If British kids don't learn foreign languages, will this damage their general educational development. if so, how? If they do need to learn a foreign language, which language should that be, and why?
I hope that, in answering this question, (which is not your immediate concern), you will refect on the reasons why we think it is a good idea for our students to learn English.
Of course, there are hundreds of reasons, but I'd be interested to hear your comments. Which reasons have priority in your opinion?
Interesting question. I've had two foreign trips this year. One to the united Arab Emirates and one to Israel. In both cases I was keen to learn some basic phrases of Arabic and Hebrew respectively. But despite these intentions I didn't need to know a thing. English appeared to be ubiquitous. So practically speaking it seems that there isn't a great deal of need.
Though in my opinion, knowing another language is a matter of respect to some extent. Just to be aware that there's another world out there.
So one way in which their educational development might be damaged is in their world view. Doubtless there is also a value in using the brain in a different ways. I remember being told that Latin was an important language (though no one speaks it). I now see that it was the only subject in which I learnt about grammar - though I remember nothing of it. There is also a certain logic to the way language fits together which could be applicable in other subjects areas of life I imagine.
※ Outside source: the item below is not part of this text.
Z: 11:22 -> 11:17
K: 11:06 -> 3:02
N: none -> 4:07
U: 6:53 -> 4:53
As to which language and why: for sheer quantity of speakers and potential discoursees (?), you would imagine Chinese or Spanish would be important. Though every language has it's only satisfaction and beauty I expect so diversity might be great thing. Especially if we think of language and its insights into mentality, etc.
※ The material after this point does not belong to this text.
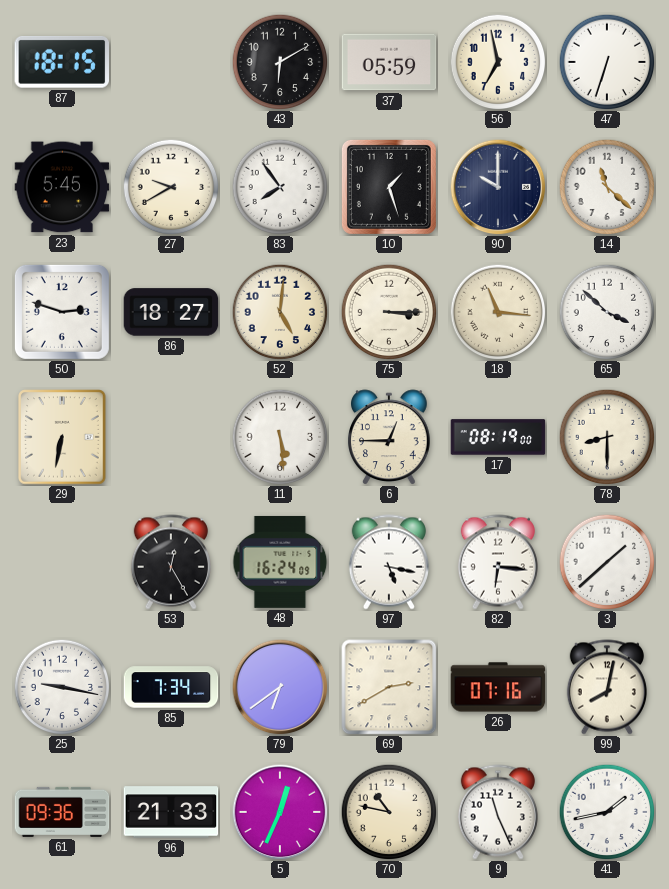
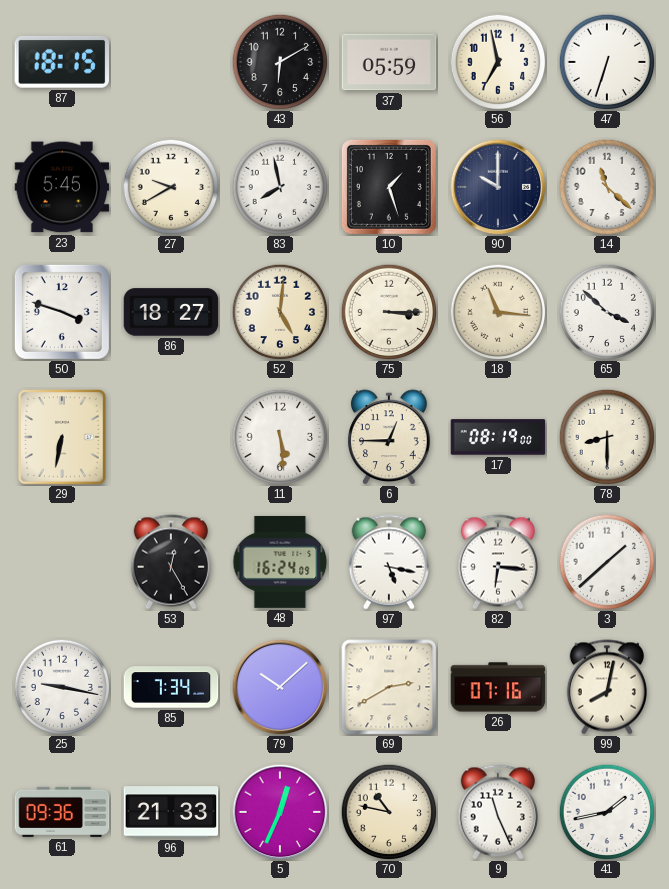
83: 7:54 -> 7:58
50: 2:48 -> 3:48
79: 6:39 -> 10:08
A slightly flippant reply, but somone said to me recently that saying the British didn't need to learn languages because everyone spoke English was like saying no-one needed to learn any maths because we all have calculators..
The response is both "yes and no'. No, because the Brits used to be powerful enough to assume one of the world powers. This is how they spread their culture and language throughout the world. English turned into an international language that many people in the world felt necessary to learn. However, today, there are other factors that highlight the importance of learning English (political, economic, technological, etc.) That English is now widely used all over the world as a lingua franca does exclude the need for the Brits to learn foreign languages. On the other hand, the answer is positive. It is traditionally believed that language learning improves one's mind and cognition (mental processes). In the technological era and communication, mobility takes place easily and fast. The Brits migrate to other countries of the world. To feel empathy with other nationals, they would need to learn other languages as well.
Yes, I think the point about empathy is a very important one. Even if a lot of people do speak English and it can be used as a lingua franca, Brits should still learn other languages as a way of gaining a greater understanding of other cultures and a way of reaching out. (Plus learning a language is definitely good for your brain- a recent study showed bilinguals had fewer instances of alzheimers disease)
Just thought it'd be interested to add a comment on this topic from the Pearson Facebook page:
No, learning too many foreign languages is a waste of time. Speaking from experience.
.. and money.
I suppose practically speaking she has a point.
Whilst living in Libya, I took over the house of a French couple who were returning to France. They sold me their capets and furniture at a very good price, on condition that I took over their dog. I was faced with the management of a French speaking dog. Since my working day was spent giving English lessons, I didn't want to return home and give further lessons to the dog. So I spoke to the dog in my limited, schoolboy French. This was very successful. The dog seemed to understand even when I made mistakes, and the dog never gave me a strange look when I used a feminine article in front of a masculine noun.
Admittedly, our language interaction was fairly limited, but I got regular opportunities to use and re-use several French phrases.
Later, I progressed from talking to the dog to interacting with two-legged people. All thanks to those French lessons in Secondary school!